Keeping in mind the conclusions of the study in what concerns the perceived association between employment and poverty, and knowing that the unemployment rate raised from 9,4%, in 2009 to 11,1% in 2016, how can one forecast Portuguese perceptions on poverty today?
According to INE, in 2016, the unemployment rate affected mainly those under 25 years and those with low educational levels, with a more similar distribution in what concerns gender differences. Assuming that the Portuguese population still consider unemployment as one of the main causes of povert, that would mean that the perception on poor groups would be associated with young people with low educational levels. However, what happens most of the times is that these youngers stay in their parents’ house, not being responsible, not to say able, to afford their living costs. A study from Eurostat shows that the Portuguese young people leave their parents ‘house, on average, with 29 years old (the highest value in the European Union). Following the mentioned assumptions, this means that the economic pressure is put over the parents, being these the ones part of the new at-risk groups.
To create awareness to this new type of poverty, it is important that the Media include this population when referring to poverty situations. Currently, the Media reinforces poverty with images showing homeless people and other extreme and miserable forms of living.

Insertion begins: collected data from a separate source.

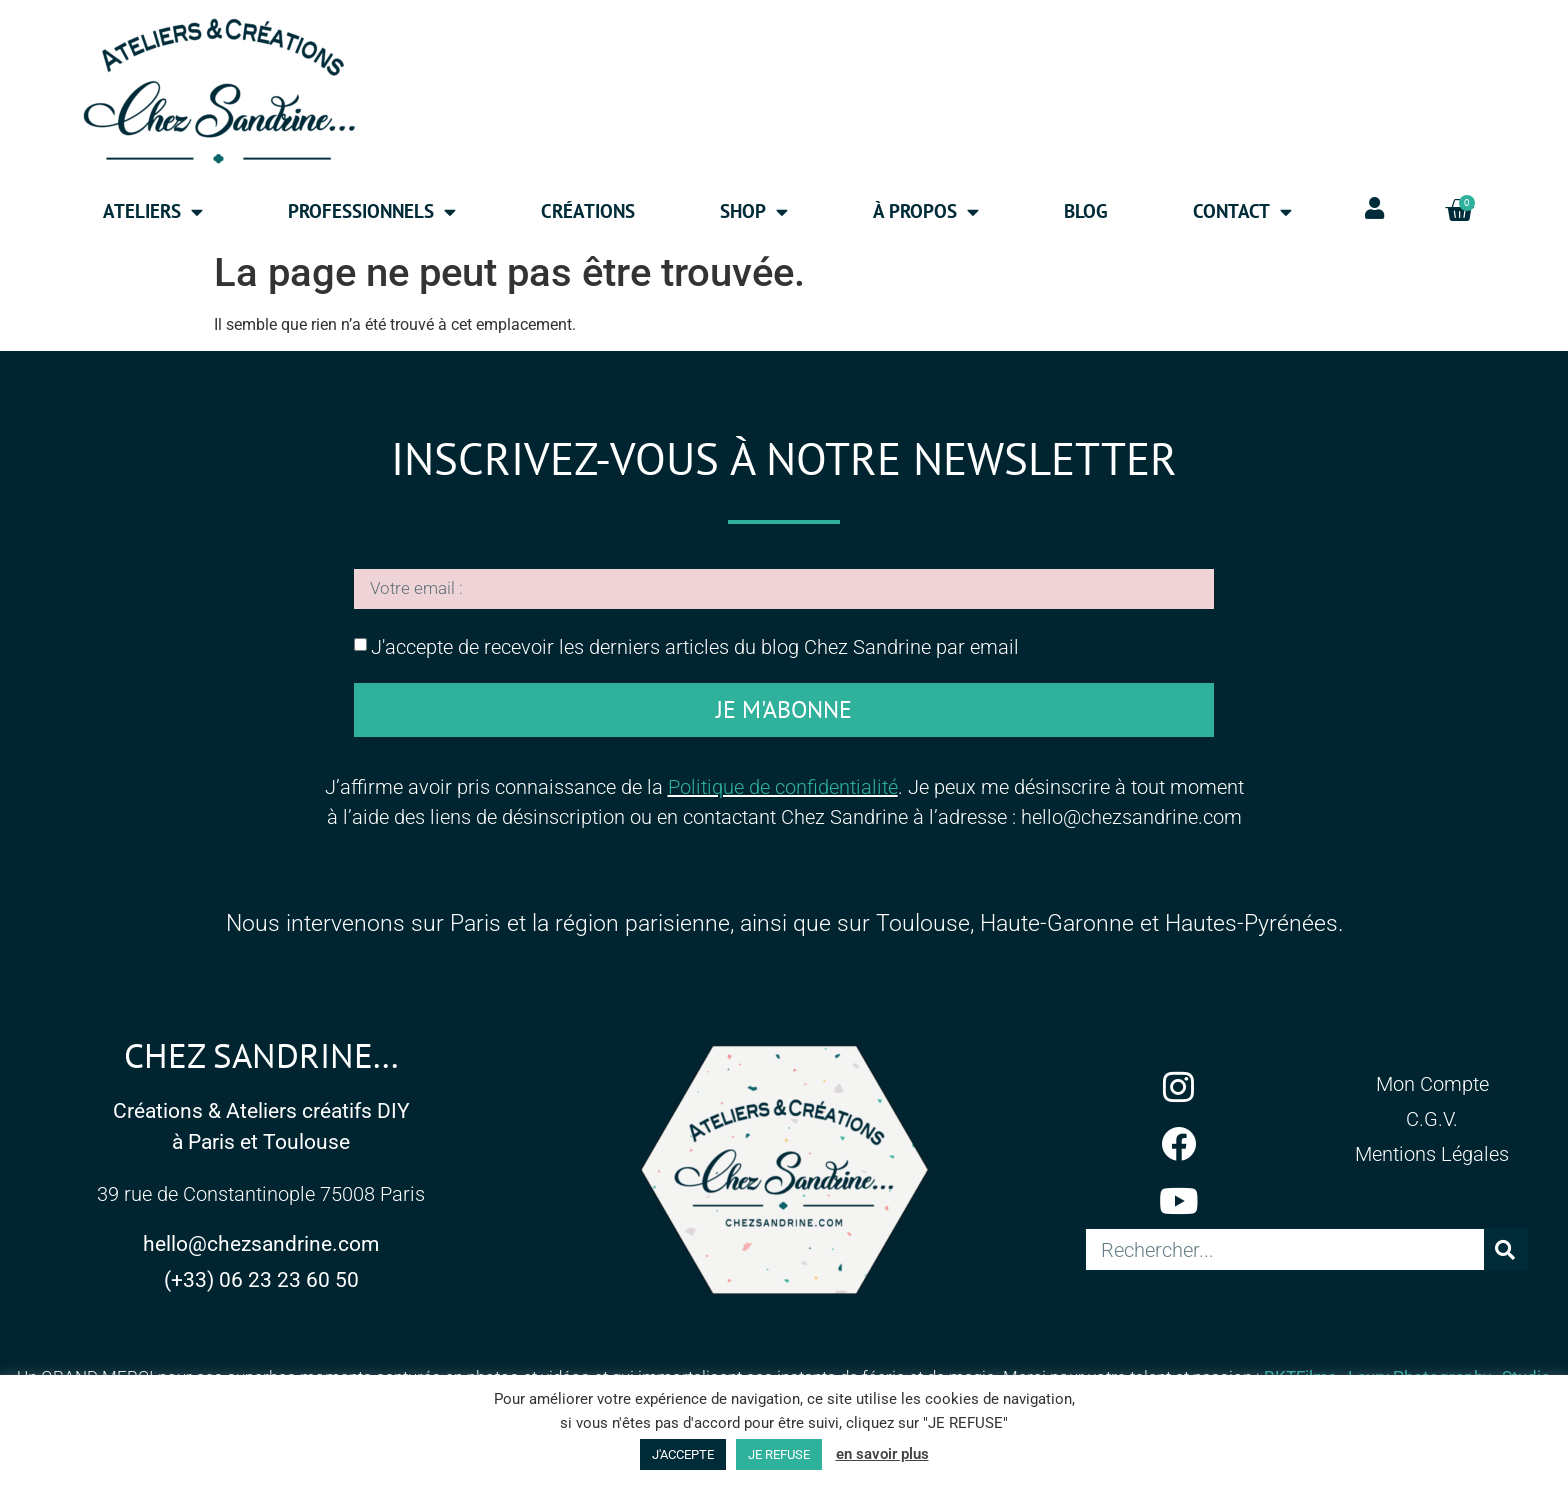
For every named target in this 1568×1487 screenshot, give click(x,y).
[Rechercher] (1505, 1253)
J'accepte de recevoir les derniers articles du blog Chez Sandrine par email (695, 651)
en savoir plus (882, 1454)
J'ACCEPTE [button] (683, 1454)
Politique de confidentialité (783, 791)
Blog (1086, 211)
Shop (754, 211)
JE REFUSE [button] (779, 1454)
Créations (588, 211)
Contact (1242, 211)
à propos (926, 211)
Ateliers (153, 211)
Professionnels (372, 211)
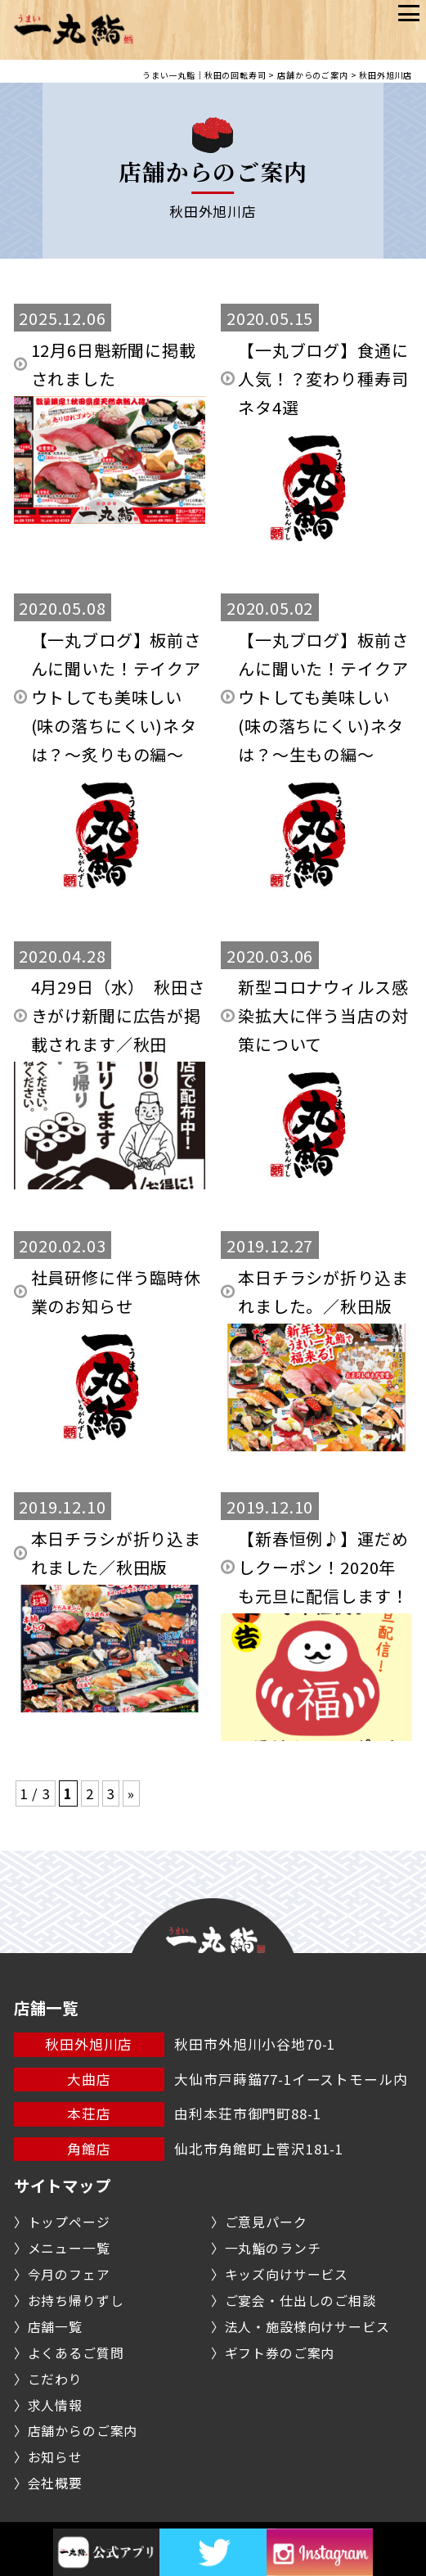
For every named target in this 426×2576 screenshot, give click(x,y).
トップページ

Not trying to say that these “more typical” forms of poverty are not representative and important, I believe that the Portuguese should have a wider scope on how is poverty affecting our country, creating new at-risk groups that should not be forgotten when putting politics in place. Combating poverty implies the participation of poor people to fight for their dignity, interests and aspirations. Only in a joint and personalized work there is the possibility of improving people´s self-esteem and strengthening their capacity to build a life project. For that to happen, it is also key to review social benefits (such as RSI: Rendimento Social de Inserção), evaluating the access criteria and monetary transfers values, ensuring the basic needs are satisfied.